■ Task description
In the listing below, the lines from the first through the one with "ravnomjerno rasporede." are to be copied word for word.

********************

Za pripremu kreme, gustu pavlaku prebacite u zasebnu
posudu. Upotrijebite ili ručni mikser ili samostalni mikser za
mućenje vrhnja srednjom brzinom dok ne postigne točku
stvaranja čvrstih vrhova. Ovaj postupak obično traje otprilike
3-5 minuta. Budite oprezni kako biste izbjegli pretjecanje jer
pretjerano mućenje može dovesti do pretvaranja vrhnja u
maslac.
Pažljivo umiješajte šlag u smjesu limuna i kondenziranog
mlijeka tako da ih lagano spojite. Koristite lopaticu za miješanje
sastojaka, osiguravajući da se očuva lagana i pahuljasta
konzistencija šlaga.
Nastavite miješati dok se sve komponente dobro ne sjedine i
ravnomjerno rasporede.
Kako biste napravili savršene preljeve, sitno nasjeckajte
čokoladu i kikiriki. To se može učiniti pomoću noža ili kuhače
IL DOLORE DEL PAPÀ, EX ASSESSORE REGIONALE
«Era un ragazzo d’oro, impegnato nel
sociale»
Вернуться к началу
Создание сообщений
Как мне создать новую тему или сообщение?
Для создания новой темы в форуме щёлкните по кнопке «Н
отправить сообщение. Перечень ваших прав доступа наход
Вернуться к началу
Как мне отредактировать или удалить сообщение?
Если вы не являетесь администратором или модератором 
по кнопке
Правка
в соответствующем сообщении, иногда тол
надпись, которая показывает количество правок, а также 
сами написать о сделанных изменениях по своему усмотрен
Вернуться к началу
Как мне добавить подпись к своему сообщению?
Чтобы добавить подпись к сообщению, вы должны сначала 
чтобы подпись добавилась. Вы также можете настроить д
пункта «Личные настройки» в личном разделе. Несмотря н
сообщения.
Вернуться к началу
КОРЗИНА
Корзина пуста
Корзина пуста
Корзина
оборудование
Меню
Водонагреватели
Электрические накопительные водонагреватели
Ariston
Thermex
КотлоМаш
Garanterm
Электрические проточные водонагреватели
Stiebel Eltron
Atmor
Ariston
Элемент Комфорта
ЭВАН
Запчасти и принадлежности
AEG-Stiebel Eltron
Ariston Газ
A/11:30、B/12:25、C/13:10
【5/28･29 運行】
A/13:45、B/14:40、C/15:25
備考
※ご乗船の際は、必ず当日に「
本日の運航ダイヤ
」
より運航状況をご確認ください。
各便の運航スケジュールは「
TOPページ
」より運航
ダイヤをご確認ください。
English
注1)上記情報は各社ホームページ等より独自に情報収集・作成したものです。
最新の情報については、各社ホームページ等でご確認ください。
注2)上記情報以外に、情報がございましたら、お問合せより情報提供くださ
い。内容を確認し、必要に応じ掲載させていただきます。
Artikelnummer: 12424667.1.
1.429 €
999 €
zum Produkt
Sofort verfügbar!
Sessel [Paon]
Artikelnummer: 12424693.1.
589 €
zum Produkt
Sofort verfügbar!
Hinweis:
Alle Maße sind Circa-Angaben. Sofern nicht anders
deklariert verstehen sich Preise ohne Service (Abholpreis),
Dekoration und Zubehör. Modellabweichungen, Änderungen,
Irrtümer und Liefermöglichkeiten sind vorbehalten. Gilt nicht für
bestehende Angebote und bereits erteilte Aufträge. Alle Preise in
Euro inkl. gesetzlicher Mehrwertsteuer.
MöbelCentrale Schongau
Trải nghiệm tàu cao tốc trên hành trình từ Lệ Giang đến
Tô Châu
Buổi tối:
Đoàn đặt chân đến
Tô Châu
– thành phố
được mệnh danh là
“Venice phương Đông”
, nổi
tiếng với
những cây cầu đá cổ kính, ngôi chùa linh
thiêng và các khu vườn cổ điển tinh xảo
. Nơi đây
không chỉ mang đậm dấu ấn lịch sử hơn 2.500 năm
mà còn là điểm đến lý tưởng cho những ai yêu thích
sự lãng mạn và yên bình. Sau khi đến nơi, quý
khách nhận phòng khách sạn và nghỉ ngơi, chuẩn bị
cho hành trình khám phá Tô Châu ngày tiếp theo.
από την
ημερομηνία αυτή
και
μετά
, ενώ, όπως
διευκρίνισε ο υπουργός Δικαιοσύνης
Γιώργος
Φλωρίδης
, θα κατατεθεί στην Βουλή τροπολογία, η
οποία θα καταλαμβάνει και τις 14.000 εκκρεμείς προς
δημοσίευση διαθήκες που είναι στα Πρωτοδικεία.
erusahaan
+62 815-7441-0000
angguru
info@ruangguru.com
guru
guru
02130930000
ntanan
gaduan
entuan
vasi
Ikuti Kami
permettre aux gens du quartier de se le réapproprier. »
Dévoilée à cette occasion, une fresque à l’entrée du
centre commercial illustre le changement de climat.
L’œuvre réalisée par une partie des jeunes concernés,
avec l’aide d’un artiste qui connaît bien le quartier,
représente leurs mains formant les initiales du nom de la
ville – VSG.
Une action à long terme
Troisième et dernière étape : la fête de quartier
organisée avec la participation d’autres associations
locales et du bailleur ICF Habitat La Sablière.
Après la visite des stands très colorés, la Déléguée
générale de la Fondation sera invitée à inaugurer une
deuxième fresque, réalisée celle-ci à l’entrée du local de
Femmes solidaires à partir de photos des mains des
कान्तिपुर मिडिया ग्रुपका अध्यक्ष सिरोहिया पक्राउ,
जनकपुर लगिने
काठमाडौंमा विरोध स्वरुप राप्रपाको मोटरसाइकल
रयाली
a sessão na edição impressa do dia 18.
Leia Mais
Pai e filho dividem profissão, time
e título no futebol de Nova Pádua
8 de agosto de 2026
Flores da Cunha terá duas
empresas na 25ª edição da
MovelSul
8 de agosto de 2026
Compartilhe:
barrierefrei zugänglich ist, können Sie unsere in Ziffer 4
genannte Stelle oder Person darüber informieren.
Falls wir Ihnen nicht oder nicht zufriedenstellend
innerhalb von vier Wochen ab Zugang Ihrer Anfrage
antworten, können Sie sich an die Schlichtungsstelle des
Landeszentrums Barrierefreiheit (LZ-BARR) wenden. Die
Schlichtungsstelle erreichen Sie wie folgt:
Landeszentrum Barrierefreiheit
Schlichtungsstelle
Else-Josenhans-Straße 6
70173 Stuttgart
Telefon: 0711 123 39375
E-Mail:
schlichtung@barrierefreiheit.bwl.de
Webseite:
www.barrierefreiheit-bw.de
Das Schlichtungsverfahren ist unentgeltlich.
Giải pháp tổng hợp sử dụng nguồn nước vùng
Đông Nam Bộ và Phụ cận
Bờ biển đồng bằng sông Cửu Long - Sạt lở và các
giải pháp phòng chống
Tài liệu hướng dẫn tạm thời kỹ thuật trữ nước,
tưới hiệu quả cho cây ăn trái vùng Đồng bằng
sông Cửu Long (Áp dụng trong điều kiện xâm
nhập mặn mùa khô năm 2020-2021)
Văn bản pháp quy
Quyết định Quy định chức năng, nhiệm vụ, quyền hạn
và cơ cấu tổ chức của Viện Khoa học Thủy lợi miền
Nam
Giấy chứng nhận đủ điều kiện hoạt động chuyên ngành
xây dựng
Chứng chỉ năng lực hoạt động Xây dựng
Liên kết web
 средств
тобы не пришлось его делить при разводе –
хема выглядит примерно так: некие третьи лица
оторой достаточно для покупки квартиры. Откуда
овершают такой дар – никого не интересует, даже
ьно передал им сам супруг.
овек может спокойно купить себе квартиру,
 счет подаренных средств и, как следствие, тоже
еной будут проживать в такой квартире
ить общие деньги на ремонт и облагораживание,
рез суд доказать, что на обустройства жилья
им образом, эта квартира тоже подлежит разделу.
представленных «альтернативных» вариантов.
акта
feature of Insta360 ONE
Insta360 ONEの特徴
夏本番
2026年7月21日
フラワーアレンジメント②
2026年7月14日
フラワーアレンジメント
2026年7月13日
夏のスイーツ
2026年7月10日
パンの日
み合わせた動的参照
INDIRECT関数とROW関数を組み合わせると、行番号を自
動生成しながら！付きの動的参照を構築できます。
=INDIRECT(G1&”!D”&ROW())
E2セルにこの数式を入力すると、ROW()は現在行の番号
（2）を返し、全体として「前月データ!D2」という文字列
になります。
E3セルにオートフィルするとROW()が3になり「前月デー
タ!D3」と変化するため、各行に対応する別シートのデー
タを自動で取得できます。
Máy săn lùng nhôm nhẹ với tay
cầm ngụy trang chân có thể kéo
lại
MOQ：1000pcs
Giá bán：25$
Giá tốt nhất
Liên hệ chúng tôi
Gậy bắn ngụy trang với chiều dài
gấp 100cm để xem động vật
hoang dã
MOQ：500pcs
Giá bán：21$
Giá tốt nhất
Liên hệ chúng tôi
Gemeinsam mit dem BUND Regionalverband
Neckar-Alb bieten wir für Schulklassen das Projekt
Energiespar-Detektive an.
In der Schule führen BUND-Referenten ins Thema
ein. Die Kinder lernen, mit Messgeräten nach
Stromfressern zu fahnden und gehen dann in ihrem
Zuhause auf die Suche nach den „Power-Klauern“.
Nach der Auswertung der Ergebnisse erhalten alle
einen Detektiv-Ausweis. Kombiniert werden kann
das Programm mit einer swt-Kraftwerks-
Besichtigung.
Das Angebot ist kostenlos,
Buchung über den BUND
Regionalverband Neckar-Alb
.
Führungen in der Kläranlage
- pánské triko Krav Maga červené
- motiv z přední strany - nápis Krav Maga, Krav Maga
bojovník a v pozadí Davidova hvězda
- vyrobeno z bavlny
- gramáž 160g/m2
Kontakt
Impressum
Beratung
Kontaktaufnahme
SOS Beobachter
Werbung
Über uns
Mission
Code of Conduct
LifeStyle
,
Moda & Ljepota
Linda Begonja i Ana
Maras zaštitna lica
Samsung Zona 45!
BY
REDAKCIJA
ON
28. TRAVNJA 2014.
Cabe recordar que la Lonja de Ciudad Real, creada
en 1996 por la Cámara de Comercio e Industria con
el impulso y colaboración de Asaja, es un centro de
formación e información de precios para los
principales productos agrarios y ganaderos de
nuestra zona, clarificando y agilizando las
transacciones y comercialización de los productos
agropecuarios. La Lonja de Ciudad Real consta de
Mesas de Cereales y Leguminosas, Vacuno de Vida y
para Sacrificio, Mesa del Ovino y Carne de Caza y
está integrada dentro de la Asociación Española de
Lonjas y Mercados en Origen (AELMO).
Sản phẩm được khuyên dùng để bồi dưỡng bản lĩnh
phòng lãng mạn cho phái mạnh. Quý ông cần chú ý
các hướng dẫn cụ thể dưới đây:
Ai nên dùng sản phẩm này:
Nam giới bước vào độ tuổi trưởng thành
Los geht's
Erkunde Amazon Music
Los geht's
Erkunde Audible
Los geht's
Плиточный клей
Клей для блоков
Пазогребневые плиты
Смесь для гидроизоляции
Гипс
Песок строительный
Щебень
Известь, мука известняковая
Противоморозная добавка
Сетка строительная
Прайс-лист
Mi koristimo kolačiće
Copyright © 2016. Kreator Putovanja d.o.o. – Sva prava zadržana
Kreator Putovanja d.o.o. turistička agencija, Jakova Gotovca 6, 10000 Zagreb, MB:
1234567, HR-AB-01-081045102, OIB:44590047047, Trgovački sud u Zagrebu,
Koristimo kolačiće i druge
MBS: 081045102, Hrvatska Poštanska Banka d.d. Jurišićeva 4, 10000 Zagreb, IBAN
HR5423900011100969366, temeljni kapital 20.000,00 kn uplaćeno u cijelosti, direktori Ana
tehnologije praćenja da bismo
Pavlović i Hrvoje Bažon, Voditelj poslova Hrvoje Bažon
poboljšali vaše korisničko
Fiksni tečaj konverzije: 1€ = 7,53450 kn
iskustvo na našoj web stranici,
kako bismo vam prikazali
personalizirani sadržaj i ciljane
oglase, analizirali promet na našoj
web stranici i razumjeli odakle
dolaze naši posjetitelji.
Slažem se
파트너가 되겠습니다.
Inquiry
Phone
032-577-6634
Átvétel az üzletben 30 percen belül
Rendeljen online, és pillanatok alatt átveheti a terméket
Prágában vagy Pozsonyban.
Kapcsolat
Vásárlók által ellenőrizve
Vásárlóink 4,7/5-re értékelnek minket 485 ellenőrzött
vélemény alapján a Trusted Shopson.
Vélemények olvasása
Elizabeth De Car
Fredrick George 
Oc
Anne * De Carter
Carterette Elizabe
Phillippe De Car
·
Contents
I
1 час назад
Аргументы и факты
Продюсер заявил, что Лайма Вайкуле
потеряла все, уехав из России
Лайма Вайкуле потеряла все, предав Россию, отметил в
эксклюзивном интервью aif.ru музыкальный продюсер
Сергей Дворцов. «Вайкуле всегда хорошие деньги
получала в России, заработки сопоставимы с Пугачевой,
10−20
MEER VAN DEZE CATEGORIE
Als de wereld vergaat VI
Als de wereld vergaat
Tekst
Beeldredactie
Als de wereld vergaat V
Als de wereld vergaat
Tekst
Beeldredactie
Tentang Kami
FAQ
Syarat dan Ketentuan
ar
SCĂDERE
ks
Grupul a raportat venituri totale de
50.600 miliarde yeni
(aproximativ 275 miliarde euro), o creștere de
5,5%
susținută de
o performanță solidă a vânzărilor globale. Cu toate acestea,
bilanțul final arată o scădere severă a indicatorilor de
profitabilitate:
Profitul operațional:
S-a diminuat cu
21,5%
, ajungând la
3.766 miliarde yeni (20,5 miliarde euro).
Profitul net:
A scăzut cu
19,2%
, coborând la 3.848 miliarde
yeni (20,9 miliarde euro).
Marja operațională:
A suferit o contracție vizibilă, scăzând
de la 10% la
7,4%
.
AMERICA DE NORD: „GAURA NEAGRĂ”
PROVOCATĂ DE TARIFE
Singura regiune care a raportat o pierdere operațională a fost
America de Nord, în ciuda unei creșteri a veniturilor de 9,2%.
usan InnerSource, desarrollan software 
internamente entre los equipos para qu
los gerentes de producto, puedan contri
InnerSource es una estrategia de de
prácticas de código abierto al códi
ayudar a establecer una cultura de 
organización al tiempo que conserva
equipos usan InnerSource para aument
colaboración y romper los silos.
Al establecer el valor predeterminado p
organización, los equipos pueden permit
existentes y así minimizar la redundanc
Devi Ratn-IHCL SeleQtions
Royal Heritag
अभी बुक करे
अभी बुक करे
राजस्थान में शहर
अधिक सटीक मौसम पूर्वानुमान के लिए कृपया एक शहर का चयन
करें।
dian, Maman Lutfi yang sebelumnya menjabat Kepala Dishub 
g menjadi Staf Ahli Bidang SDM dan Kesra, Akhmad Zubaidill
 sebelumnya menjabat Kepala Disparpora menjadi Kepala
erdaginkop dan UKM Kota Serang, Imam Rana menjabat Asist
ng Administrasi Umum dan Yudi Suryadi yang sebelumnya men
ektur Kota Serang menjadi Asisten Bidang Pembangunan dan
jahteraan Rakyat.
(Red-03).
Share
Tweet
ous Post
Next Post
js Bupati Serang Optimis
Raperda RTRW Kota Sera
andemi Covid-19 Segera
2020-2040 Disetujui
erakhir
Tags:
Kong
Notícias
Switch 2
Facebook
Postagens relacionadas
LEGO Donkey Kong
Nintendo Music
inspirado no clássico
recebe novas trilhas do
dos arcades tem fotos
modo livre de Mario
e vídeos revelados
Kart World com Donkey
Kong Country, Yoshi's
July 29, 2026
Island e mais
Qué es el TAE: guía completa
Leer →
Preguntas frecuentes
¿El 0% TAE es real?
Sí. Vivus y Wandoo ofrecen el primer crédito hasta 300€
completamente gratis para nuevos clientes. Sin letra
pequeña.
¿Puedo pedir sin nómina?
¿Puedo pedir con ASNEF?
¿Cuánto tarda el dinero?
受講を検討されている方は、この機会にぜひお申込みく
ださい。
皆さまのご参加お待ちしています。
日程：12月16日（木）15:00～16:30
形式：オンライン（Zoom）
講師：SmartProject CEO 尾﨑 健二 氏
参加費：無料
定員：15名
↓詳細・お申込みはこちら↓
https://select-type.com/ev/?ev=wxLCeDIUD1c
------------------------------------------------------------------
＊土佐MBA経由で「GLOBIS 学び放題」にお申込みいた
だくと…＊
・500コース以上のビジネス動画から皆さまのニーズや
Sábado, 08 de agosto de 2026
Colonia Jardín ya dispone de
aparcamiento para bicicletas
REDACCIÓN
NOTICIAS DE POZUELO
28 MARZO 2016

********************

■ Exercise response
Za pripremu kreme, gustu pavlaku prebacite u zasebnu
posudu. Upotrijebite ili ručni mikser ili samostalni mikser za
mućenje vrhnja srednjom brzinom dok ne postigne točku
stvaranja čvrstih vrhova. Ovaj postupak obično traje otprilike
3-5 minuta. Budite oprezni kako biste izbjegli pretjecanje jer
pretjerano mućenje može dovesti do pretvaranja vrhnja u
maslac.
Pažljivo umiješajte šlag u smjesu limuna i kondenziranog
mlijeka tako da ih lagano spojite. Koristite lopaticu za miješanje
sastojaka, osiguravajući da se očuva lagana i pahuljasta
konzistencija šlaga.
Nastavite miješati dok se sve komponente dobro ne sjedine i
ravnomjerno rasporede.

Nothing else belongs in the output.